サイトから宇宙の危険性を聞かされた二人はぞっと恐怖した。
「じゃあ早くここから脱出しないとマズイじゃない!」
「サイト、何とかならないのか!?」
「慌てるな二人とも。もう一回操縦してみる」
サイトはホーク1号のハンドルを握り、数多くのスイッチやレバーを使いながら発車を試みるが、ホークは全く動こうとしなかった。
(今侵略者や怪獣が現れたりしたら対処できない。シュウヘイに連絡を入れないと)
ビデオシーバーの蓋を開き、シュウヘイの持つパルスブレイカーに通信したが、ビデオシーバーの画面には砂嵐が移るだけで、シュウヘイとの連絡は結局取れなかった。
「くそ…操縦も連絡もできない。このままだったら間違いなく…」
最悪の事態が、迫ろうとしていた。いずれこのホーク内の酸素は尽きるしかないだろう。その前に、何か手を打たねば…
すると、操縦席の電波探知装置の針が、大きく揺れだした。何か超音波が放出されてるのか?
確かめねば。おそらくこの超音波は外から発信されている。
「二人はここにいるんだ。

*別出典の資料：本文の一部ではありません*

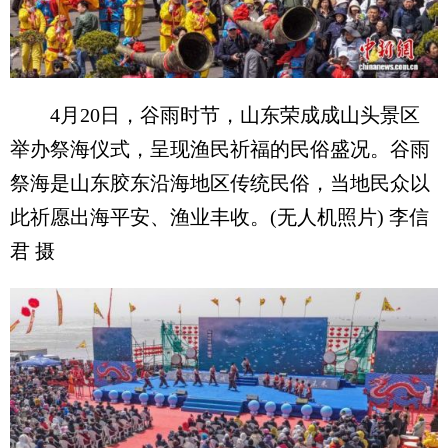
4月20日，谷雨时节，山东荣成成山头景区
举办祭海仪式，呈现渔民祈福的民俗盛况。谷雨
祭海是山东胶东沿海地区传统民俗，当地民众以
此祈愿出海平安、渔业丰收。(无人机照片) 李信
君 摄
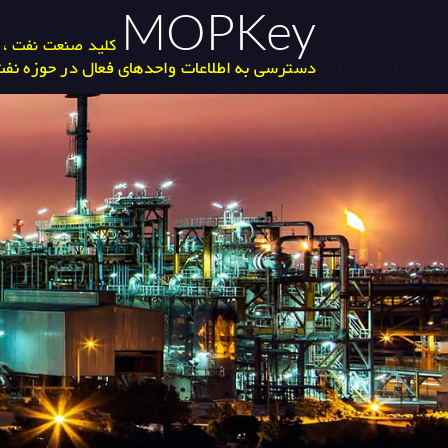
MOPKey
کلید صنعت نفت ، گ
دسترسی به اطلاعات واحدهای فعال در حوزه نفت 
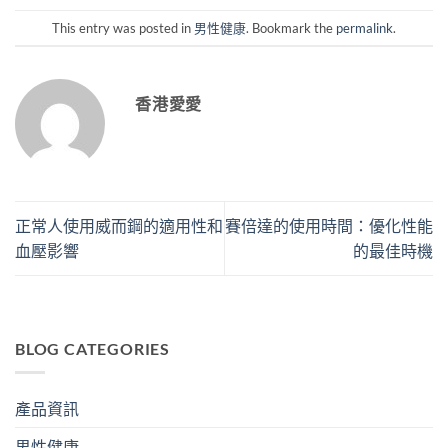
This entry was posted in
男性健康
. Bookmark the
permalink
.
香港愛愛
正常人使用威而鋼的適用性和
賽倍達的使用時間：優化性能
血壓影響
的最佳時機
BLOG CATEGORIES
產品資訊
男性健康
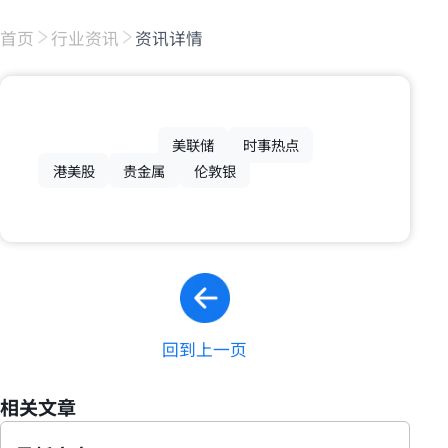
首页
行业资讯
资讯详情
美联储
时事热点
港美股
贵金属
伦敦银
回到上一页
相关文章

俺は外に出てみる。ホークの故障の原因がわかるかもしれない」
「外に!?あんた今外に出るのは危険て言ったじゃない!」
「ちゃんと宇宙服を着たら外に出られるさ。とにかく二人はここで待ってるんだ。絶対に出てくるなよ。いいね?」
サイトはそう言って二人をホークの操縦室に残し、入り口付近でウルトラゼロアイを取り出し、装着した。
「ジュア!」
彼の言う宇宙服、それはウルトラマンゼロとしての姿そのもののことだった。これなら宇宙空間でも耐えられる。等身大のゼロはホークの入り口から外に出て、月の大地に降りた。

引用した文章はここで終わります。